Watchmakers are cagey about the subject, but brand ambassadors typically are compensated with, at the very least, free watches. Owen chose Jaeger-LeCoultre's Duometre a Chronographe, and Kruger, given a Reverso by her mother when she was 18, wears the new Rendez-Vous (she also stars in the Jaeger-sponsored one-minute film Reinvent Yourself).
Watch brands don't break out the terms of their sponsorship deals, but aside from free merchandise, they usually involve compulsory travel to such big Swiss trade shows as Baselworld and SIHH, as well as corporate events. When cash is involved, it is as likely to go to a celebrity's charitable foundation or to a cause he or she supports as into their pockets.
But the game of watch ambassadorship is not to be taken lightly -- case in point, Charlize Theron. According to documents released by The Smoking Gun, in 2005, the actress was paid $3 million to promote Raymond Weil's Shine watch collection. In 2008, she was slapped with a $20 million breach-of-contract lawsuit. Her crime: getting caught -- and photographed -- wearing a Dior watch at an event. (The suit was settled out of court.)

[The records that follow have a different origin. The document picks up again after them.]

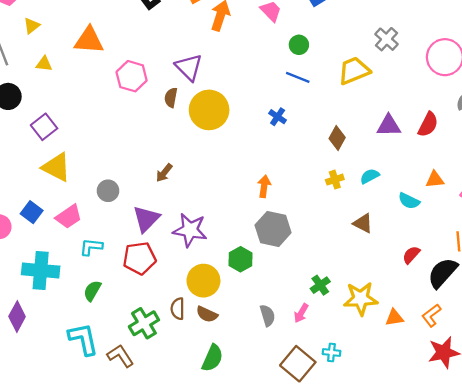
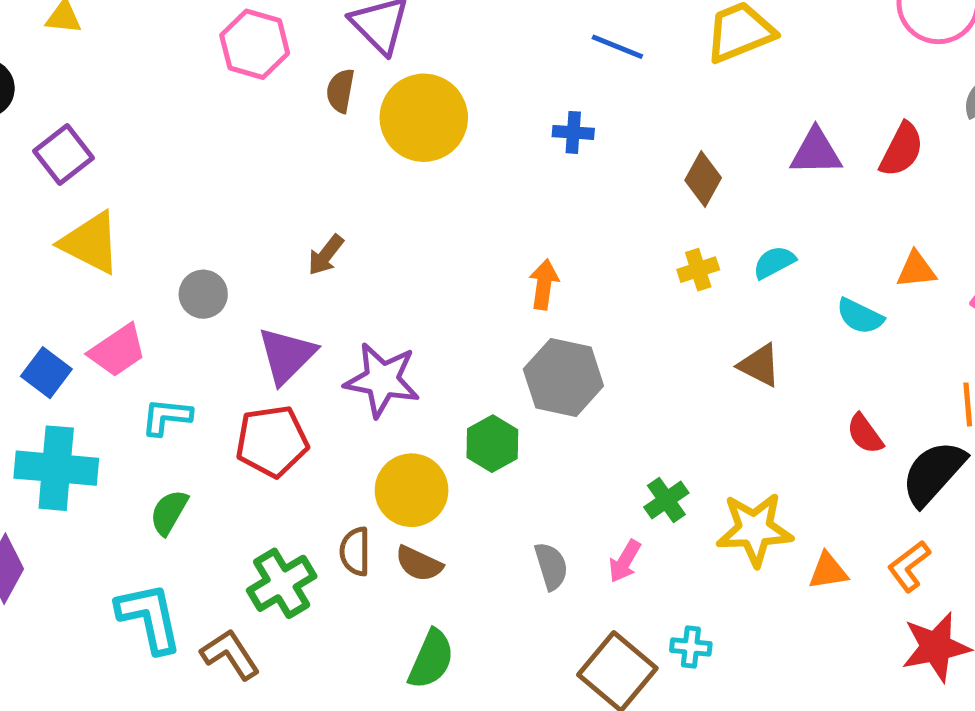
blue cross: (278, 117) -> (573, 132), turned -30
blue square: (32, 212) -> (46, 373), moved
red semicircle: (411, 255) -> (865, 434), turned -78

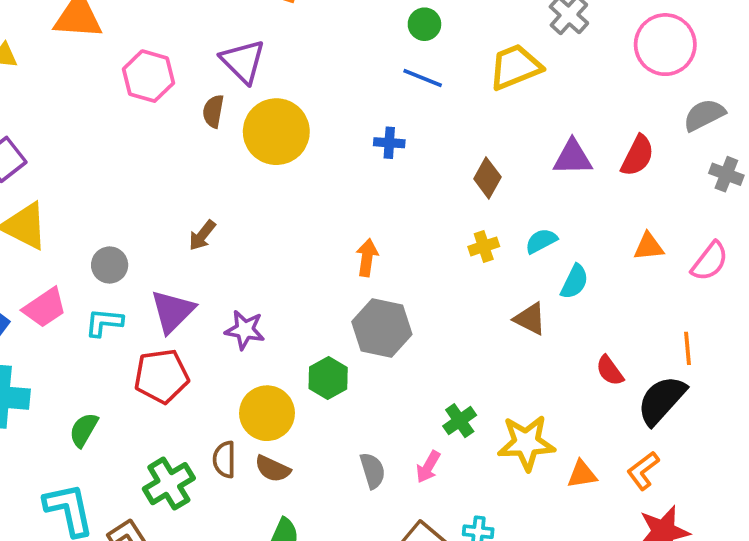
cyan semicircle: (860, 316) -> (574, 282), moved, turned -90
purple star: (382, 380) -> (245, 330), size x0.7
cyan L-shape: (166, 417) -> (104, 322), moved

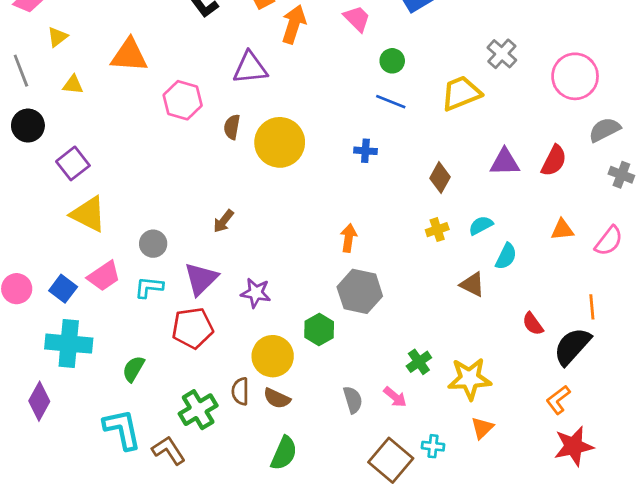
purple triangle: (243, 61) -> (250, 68), moved, turned -51
pink arrow: (428, 467) -> (395, 397), turned -80
orange triangle: (582, 474) -> (482, 428), moved, turned -35

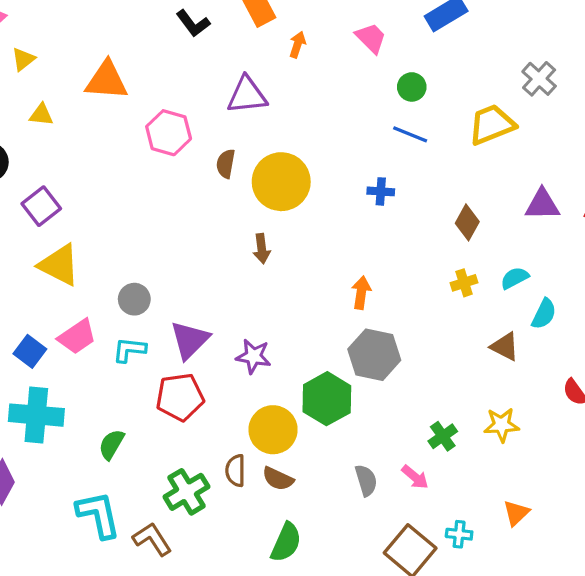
orange arrow: (294, 24) -> (297, 45), size x0.6
brown arrow: (223, 221) -> (262, 249), moved, turned -45
green hexagon: (319, 329) -> (327, 399), size x1.4
yellow star: (470, 379) -> (502, 425), moved, size x0.7

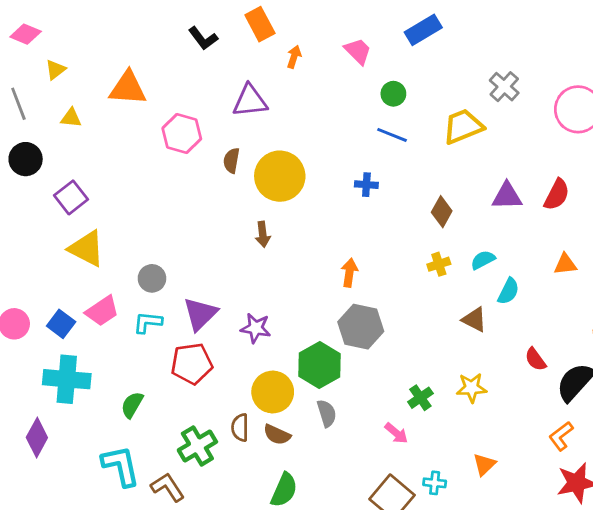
gray semicircle: (366, 480) -> (327, 413), moved

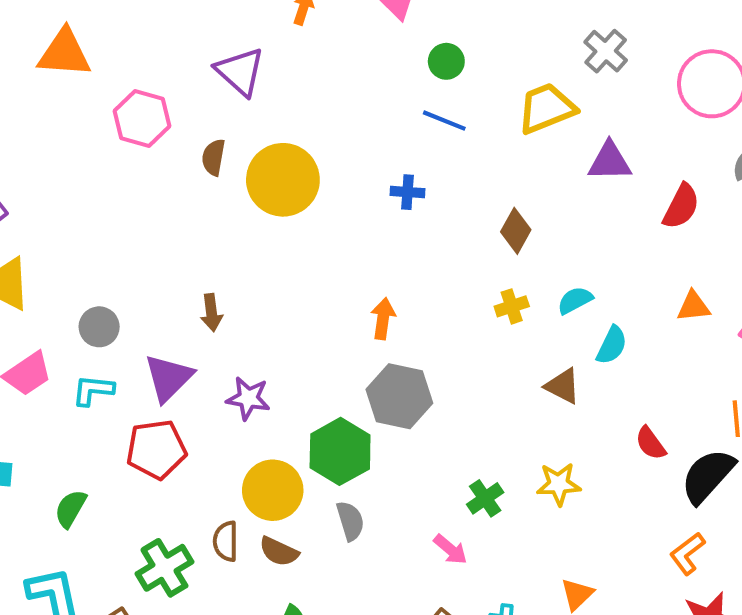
purple triangle: (250, 101) -> (240, 72), turned 48
purple triangle: (507, 196) -> (610, 161), moved
brown arrow: (263, 234) -> (211, 313), moved

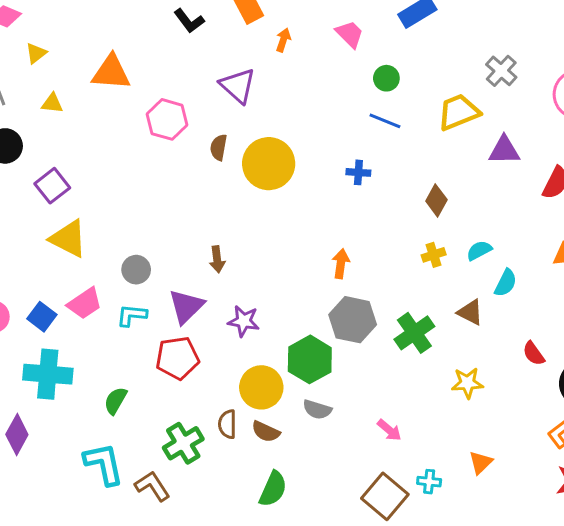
green cross: (485, 498) -> (414, 333), moved, size x1.5
gray semicircle: (350, 521) -> (317, 409), turned 124

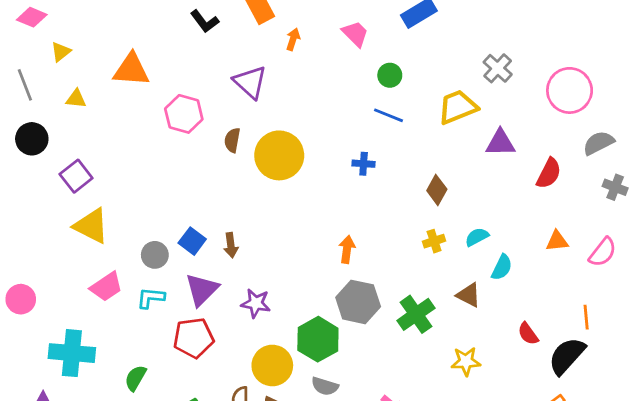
blue square: (42, 317) -> (192, 241), moved

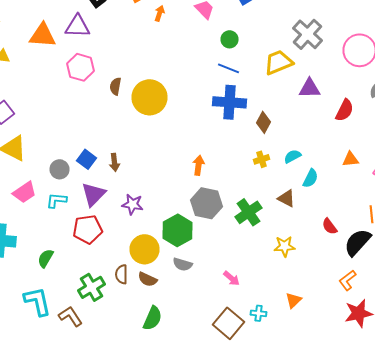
gray cross: (498, 68) -> (308, 34), size x1.4
purple triangle: (250, 82) -> (78, 26), moved, turned -40
blue cross: (364, 164) -> (230, 102), moved, size x2.0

But watch ambassadorship usually is a lot less acrimonious. IWC approached Dane eight years ago after noticing he wore one of its watches on a photo shoot. He has been a brand ambassador ever since. "I was a watch fan to begin with, and I always loved what they were doing," says Dane. "I'm wearing the Top Gun Miramar right now." He notes the benefits of IWC ambassadorship extend beyond watches: "It may have started out as business, but for me now, it's less about the watches and more about the friendships I've made. I go to their parties, and let me tell you -- IWC, they throw great parties."